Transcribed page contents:

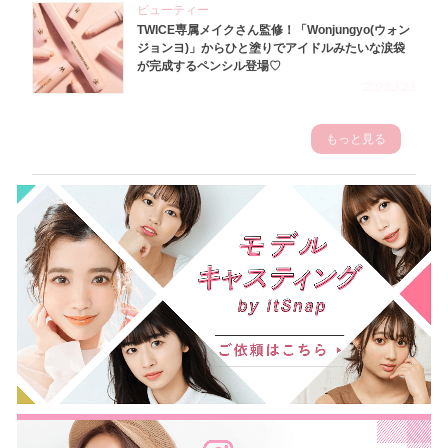
ビューティー
TWICE専属メイクさん監修！「Wonjungyo(ウォン
ジョンヨ)」からひと塗りでアイドルみたいな涙袋
が完成するペンシル登場♡
2023.3.23
もっと見る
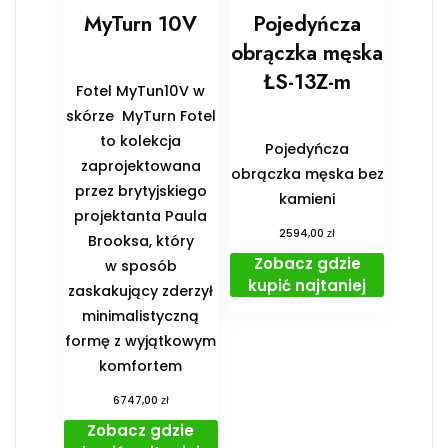
MyTurn 10V
Pojedyńcza
obrączka męska
ŁS-13Z-m
Fotel MyTun10V w
skórze MyTurn Fotel
to kolekcja
Pojedyńcza
zaprojektowana
obrączka męska bez
przez brytyjskiego
kamieni
projektanta Paula
zł
2594,00
Brooksa, który
Zobacz gdzie
w sposób
kupić najtaniej
zaskakujący zderzył
minimalistyczną
formę z wyjątkowym
komfortem
zł
6747,00
Zobacz gdzie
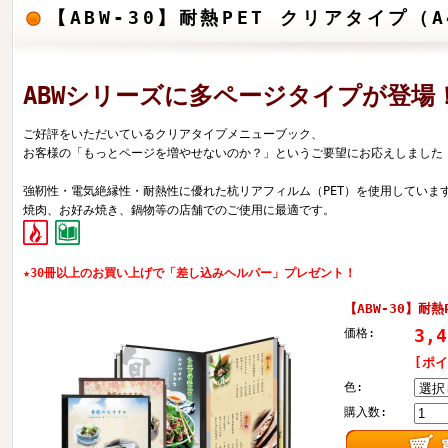
【ABW-30】耐熱PET クリアタイプ（
ABWシリーズに多ページタイプが登場
ご好評をいただいているクリアタイプメニューブック、
お客様の「もっとページを増やせないのか？」というご要望にお応えしました
強靭性・電気絶縁性・耐熱性に優れた杭リアフィルム（PET）を使用していま
焼肉、お好み焼き、鍋物等の店舗でのご使用に最適です。
★30冊以上のお買い上げで「差し込みヘルパー」プレゼント！
【ABW-30】耐熱
3,
価格:
[ポ
色:
購入数:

◆ Exercise
Please print an exact copy of the records, with no pictures.

◆ Exercise output
ビューティー
TWICE専属メイクさん監修！「Wonjungyo(ウォン
ジョンヨ)」からひと塗りでアイドルみたいな涙袋
が完成するペンシル登場♡
2023.3.23
もっと見る
MyTurn 10V
Pojedyńcza
obrączka męska
ŁS-13Z-m
Fotel MyTun10V w
skórze MyTurn Fotel
to kolekcja
Pojedyńcza
zaprojektowana
obrączka męska bez
przez brytyjskiego
kamieni
projektanta Paula
zł
2594,00
Brooksa, który
Zobacz gdzie
w sposób
kupić najtaniej
zaskakujący zderzył
minimalistyczną
formę z wyjątkowym
komfortem
zł
6747,00
Zobacz gdzie
【ABW-30】耐熱PET クリアタイプ（
ABWシリーズに多ページタイプが登場
ご好評をいただいているクリアタイプメニューブック、
お客様の「もっとページを増やせないのか？」というご要望にお応えしました
強靭性・電気絶縁性・耐熱性に優れた杭リアフィルム（PET）を使用していま
焼肉、お好み焼き、鍋物等の店舗でのご使用に最適です。
★30冊以上のお買い上げで「差し込みヘルパー」プレゼント！
【ABW-30】耐熱
3,
価格:
[ポ
色:
購入数:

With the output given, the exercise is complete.